Kolbe cites Bloomington’s 2005 law prohibiting smoking indoors in public and workplaces (and outdoors within 30 feet of entrances, exits, open windows, and ventilation intakes of public places and workplaces) as an example of how public health decisions can make a widespread difference in people’s lives.

“This has an enormous environmental effect in terms of secondhand smoke,” says Kolbe. “It also made a statement to impressionable young people that smoking is such a serious problem, it’s prohibited in public places. That’s one example of how changing the environment can do far more than just nagging people not to smoke.”

HPER initiatives include working to make fresh, healthful foods available to low-income people to help prevent obesity, and offering a variety of opportunities for physical activity through HPER’s Recreational Sports program, which Kolbe and others have identified as “arguably the best in the country.”

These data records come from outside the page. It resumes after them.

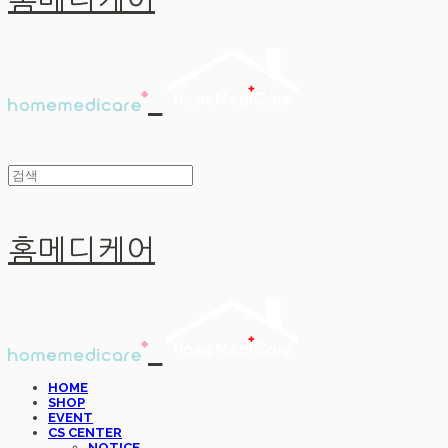
홈메디케어
홈메디케어
HOME
SHOP
EVENT
CS CENTER
NOTICE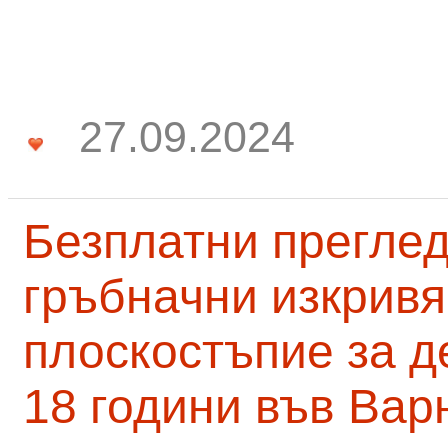
27.09.2024
Безплатни преглед
гръбначни изкривя
плоскостъпие за д
18 години във Вар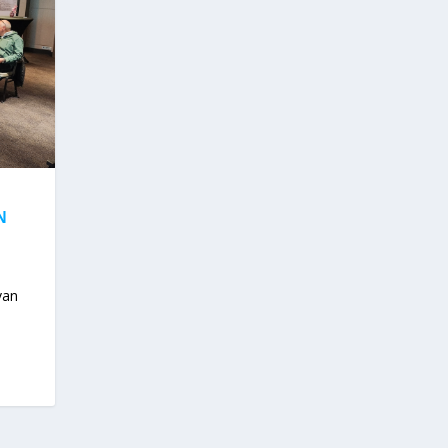
N
van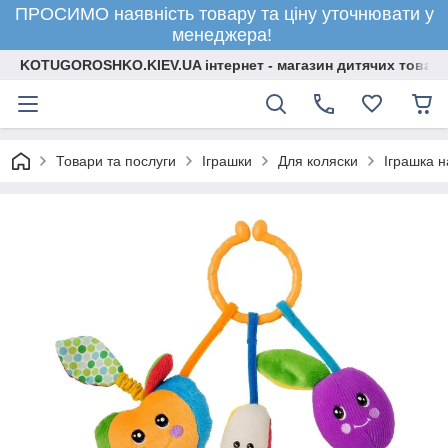
ПРОСИМО наявність товару та ціну уточнювати у
менеджера!
KOTUGOROSHKO.KIEV.UA інтернет - магазин дитячих товарі
Товари та послуги
Іграшки
Для коляски
Іграшка на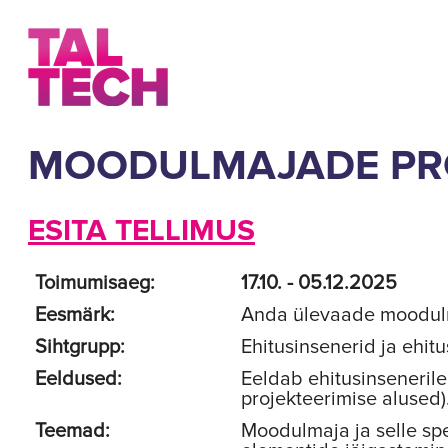
MOODULMAJADE PRO
ESITA TELLIMUS
Toimumisaeg:
17.10. - 05.12.2025
Eesmärk:
Anda ülevaade moodulma
Sihtgrupp:
Ehitusinsenerid ja ehit
Eeldused:
Eeldab ehitusinsenerile
projekteerimise alused)
Teemad:
Moodulmaja ja selle spe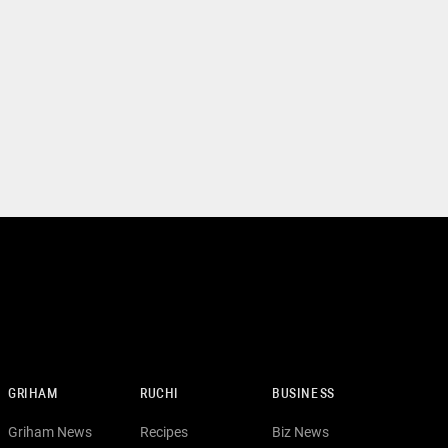
GRIHAM
RUCHI
BUSINESS
Griham News
Recipes
Biz News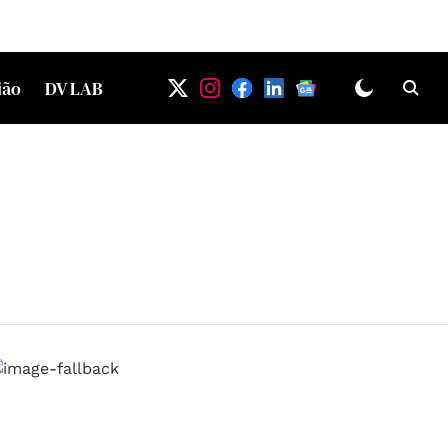
ião
DV LAB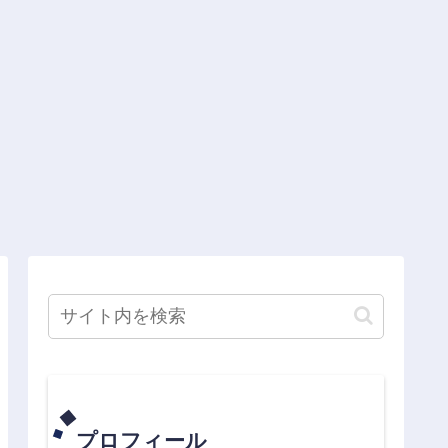
プロフィール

In the near future, Kolbe says, virtually everyone interested in the advancement and perservation of our society will have to work together to develop a public health system, a concept that has been echoed by numerous public health documents from the World Health Organization, the CDC, and others.

“The driving engine of that can be the university, because it has the schools that are training the future leaders and have enormous impact on health and quality of life,” Kolbe says.

Purpose and meaning

The essence of what HPER does, says Dean Gallahue, is to bring purpose and meaning to people’s lives so they will engage in healthy behaviors—not just because they know it’s good for them, but because it means something to them personally. “Most people don’t stop smoking because ‘I’m going to die if I keep smoking.’ No, they stop because ‘My breath stinks and she doesn’t want to kiss me,’ or ‘Cigarettes cost $3 a pack and I don’t have enough cash to invest in this habit,” he says.

By participating in the Life Sciences Initiative, HPER can promote the concept of healthful lifestyles in a way that’s specifically targeted to the Bloomington campus, bringing this “purpose and meaning” to people on an individual level.

Wilkerson says the first step to improving any health issue is improving nutrition and exercise habits. “That’s what we’re about—exercise, nutrition, healthy habits. We probably are tackling the hardest of all problems: changing human behavior,” she says. “The Life Sciences Initiative Taskforce has come to the realization that there are lots of people designing drugs, designing equipment, developing all of these things, but unless we can get people to utilize them, their quality of life will be less than adequate. We’re looking at not only living longer, but at quality of life and enjoying living.”

America’s health care situation is “catastrophic,” says Wilkerson. “We provide an opportunity for research that changes people’s behavior relative to healthy lifestyle habits. We’re not just treating a malady that already exists.

“I think we’re just stepping up and saying ‘this is who we are,’” she says. “We’ve been part of the life sciences from the beginning.”